Server OS = Windows Server 2008 R2 Std ( Domain Controller )
Client OS = windows XP & 7
Whenever we add Laptop / Desktop in to Domain. After that if User want to have information of Certain Object / other Department Users information such as Email address, Department, mobile number, Job title etc.. He can easily get by running LDAP query right? Is there any way to protect such information? Please correct me if i am wrong?
That is correct. That information is available as part of LDAP. You could lock down AD using delegation and modifying security rights, however I wouldn't recommend it.
Yes, the default security permissions in Active Directory give all users read access to the majority of attributes on objects in the directory including other users.

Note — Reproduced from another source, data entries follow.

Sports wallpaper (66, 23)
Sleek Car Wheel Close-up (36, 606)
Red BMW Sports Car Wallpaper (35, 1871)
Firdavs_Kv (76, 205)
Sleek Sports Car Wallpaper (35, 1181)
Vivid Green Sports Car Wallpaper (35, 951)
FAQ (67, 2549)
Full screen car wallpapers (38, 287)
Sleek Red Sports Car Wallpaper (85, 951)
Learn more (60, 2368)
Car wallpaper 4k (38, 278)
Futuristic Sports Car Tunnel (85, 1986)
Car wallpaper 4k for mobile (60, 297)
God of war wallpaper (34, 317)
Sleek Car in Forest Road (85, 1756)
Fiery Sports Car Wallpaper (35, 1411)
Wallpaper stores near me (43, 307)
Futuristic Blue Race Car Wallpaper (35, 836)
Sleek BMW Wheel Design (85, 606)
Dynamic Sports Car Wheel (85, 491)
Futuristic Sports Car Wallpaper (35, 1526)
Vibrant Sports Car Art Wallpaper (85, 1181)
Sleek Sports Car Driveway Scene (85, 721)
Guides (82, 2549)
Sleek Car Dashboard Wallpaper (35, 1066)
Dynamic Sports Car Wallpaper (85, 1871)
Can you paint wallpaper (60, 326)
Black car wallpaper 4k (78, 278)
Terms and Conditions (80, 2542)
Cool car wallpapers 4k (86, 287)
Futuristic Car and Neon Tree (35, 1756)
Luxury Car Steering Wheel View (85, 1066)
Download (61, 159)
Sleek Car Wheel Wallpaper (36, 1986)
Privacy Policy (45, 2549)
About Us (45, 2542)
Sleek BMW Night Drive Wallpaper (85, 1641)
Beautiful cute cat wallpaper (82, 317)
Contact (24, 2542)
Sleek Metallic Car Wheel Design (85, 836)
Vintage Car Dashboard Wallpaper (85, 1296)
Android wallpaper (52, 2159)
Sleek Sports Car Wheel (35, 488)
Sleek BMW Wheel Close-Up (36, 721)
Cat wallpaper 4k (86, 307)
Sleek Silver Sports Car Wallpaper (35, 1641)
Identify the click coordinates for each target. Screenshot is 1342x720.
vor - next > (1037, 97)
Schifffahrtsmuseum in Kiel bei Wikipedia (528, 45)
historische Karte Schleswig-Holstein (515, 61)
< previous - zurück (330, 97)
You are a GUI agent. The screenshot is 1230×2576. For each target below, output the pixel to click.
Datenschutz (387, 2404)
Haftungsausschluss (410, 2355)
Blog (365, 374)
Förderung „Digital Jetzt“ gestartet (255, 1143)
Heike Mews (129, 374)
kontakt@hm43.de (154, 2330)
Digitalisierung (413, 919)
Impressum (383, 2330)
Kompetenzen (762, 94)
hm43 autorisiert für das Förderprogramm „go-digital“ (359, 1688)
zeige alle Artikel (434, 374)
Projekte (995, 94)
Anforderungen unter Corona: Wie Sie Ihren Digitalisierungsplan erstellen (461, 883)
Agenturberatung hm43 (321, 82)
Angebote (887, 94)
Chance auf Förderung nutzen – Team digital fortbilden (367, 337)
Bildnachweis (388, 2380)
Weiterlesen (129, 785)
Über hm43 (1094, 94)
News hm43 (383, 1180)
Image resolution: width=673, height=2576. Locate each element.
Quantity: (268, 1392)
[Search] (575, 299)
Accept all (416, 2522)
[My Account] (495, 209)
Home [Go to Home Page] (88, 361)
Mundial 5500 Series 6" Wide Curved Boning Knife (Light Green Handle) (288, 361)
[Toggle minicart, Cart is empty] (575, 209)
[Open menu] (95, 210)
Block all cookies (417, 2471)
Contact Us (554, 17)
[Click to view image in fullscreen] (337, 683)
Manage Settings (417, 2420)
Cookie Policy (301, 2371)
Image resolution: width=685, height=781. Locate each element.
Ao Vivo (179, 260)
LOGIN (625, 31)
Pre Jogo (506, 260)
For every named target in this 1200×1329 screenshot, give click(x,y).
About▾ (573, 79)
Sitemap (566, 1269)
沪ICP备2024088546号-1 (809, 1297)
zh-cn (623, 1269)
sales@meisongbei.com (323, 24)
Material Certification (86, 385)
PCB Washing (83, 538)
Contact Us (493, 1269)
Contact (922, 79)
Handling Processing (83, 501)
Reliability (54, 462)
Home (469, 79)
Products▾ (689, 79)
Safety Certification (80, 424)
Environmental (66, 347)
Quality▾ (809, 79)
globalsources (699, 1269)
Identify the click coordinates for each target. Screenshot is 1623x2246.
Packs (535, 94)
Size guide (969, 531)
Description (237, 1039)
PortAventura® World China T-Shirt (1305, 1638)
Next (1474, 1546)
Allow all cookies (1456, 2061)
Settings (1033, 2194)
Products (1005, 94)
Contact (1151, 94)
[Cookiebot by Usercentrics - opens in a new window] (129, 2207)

If removing that ability is necessary to satisfy your business's security requirements, unfortunately it's not as easy as modifying the permissions on the OU/container where your sensitive users are located. The permissions that grant read access to those attributes are aren't actually inherited from their container. They're set directly on the object at creation time.
In order to change that, you need to edit the AD schema and modify the default security ACL on the user class to whatever your security requirements demand. It's a sensitive operation to be sure. But unlike other schema changes, it's entirely reversible (just change the permissions back).
It also won't retroactively affect users that already exist. You'll need to go back after the fact and use a tool like
dsaclsto reset the users to their default security permissions from the schema.Keep in mind that a lot of applications that access Active Directory will assume the default security permissions exist and may fail in odd ways if they can't read those user attributes. So make sure any applications that need access are running with credentials that have been given explicit access to read the attributes they care about.